Page 86 of Slash


Font Size:  

He fucked me like that for a long couple of minutes.

Hard.

Deep.

But slow.

Then he was grabbing me and turning, sitting off the side of the bed with me straddling him but facing away.

I didn’t even hesitate, just started moving, driving myself up, trying to get to that edge more quickly so I could come before I lost control of my mouth.

“Nope,” Slash barked, grabbing my hips and yanking me up, his cock sliding out of me, when I made a little mewling sound.

My legs were shaking as I stood, and that combined with the pathetic little whimper I let out seemed to make Slash show me some mercy.

This time, he grabbed me, pressing me down on the bed, and clamping a hand over my mouth as he started to fuck me again.

Faster.

Harder.

Driving me up so fast that the orgasm caught me a little off-guard, making my whole body tense and arch upward as I cried out against his palm.

His body slammed into mine, burying deep, cursing as he came.

His body crushed into me afterward, but there was something almost comforting about the pressure, making me wrap him up with my arms and legs, holding on in a way I knew I never would have let myself before. In a way that said I never wanted to let go.

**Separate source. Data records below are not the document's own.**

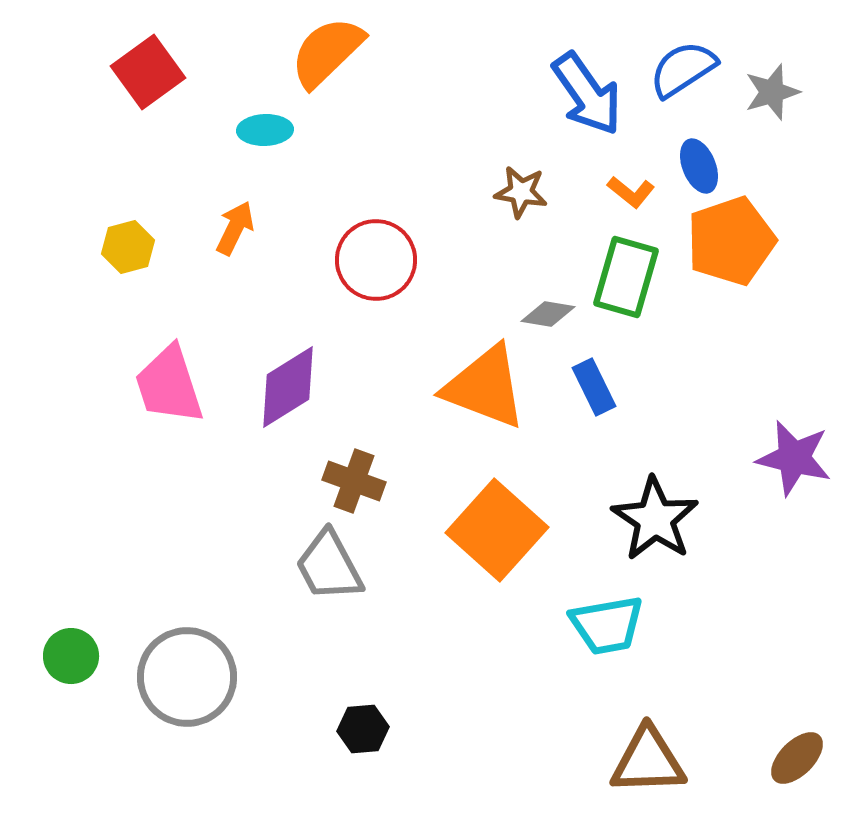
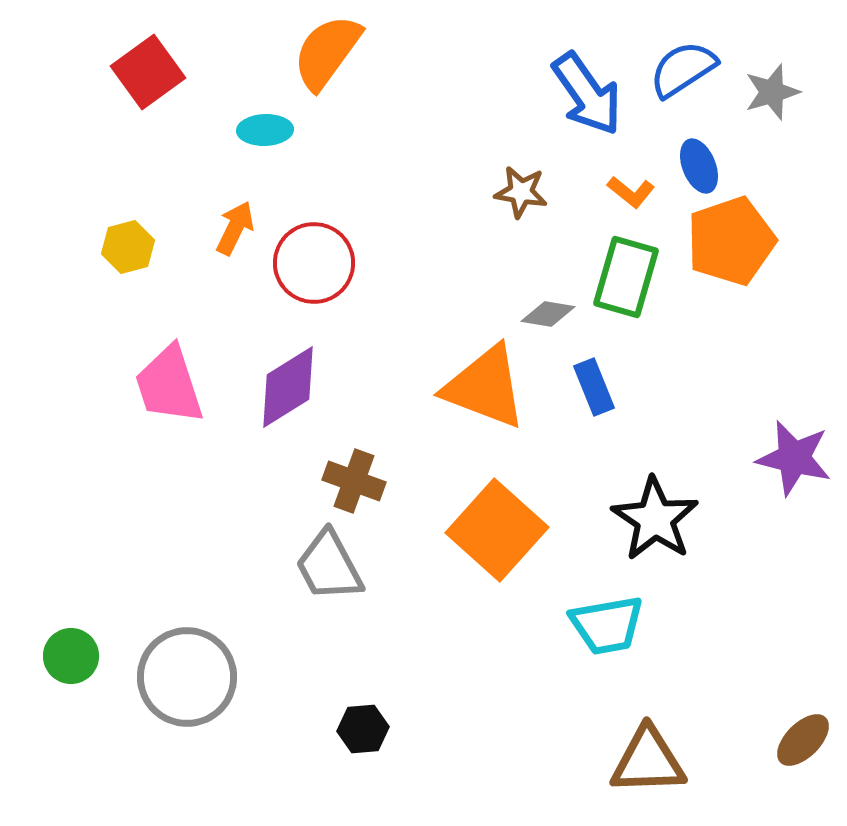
orange semicircle: rotated 10 degrees counterclockwise
red circle: moved 62 px left, 3 px down
blue rectangle: rotated 4 degrees clockwise
brown ellipse: moved 6 px right, 18 px up
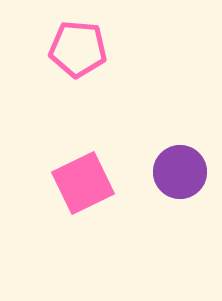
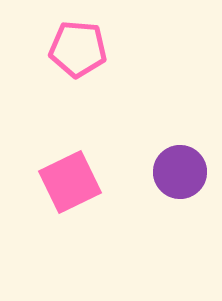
pink square: moved 13 px left, 1 px up
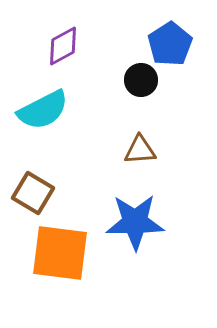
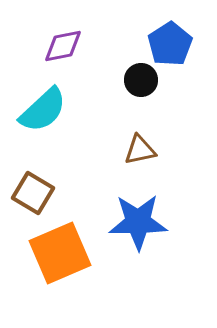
purple diamond: rotated 18 degrees clockwise
cyan semicircle: rotated 16 degrees counterclockwise
brown triangle: rotated 8 degrees counterclockwise
blue star: moved 3 px right
orange square: rotated 30 degrees counterclockwise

And the thing was, I didn’t want to.

To let go.

I wanted to hold onto this man forever.

It was somehow a terrifying and comforting thought at the same time.

It was dangerous, I knew, to let someone mean something to you. To mean a lot to you. It gave them a lot of power.

And I had spent so much of my life holding onto what little power I felt like I had, never letting anyone get to me, always being completely responsible for my own happiness.

It was scary to give up even a little bit to someone else.

But, God, was it nice to have someone.

Someone to be there for you. To always be on your side. I hadn’t known that in so long.

I wasn’t going to let my fear take it away from me.

But that didn’t mean I was going to roll over and take it when I felt like he was overstepping a line.

“I’m going to work tomorrow,” I told him, feeling him sigh dramatically before pushing up to look down at me. “Like it or not,” I added.

“You’re a pain in the ass, you know that?” he asked.

“Yes,” I said, smiling. Because, coming from Slash, those words were actually a compliment.

“The Murphys will be there,” I reminded him.

“Yeah,” he agreed, clearly not enjoying the idea of giving up his control over my safety, but knowing he would need to.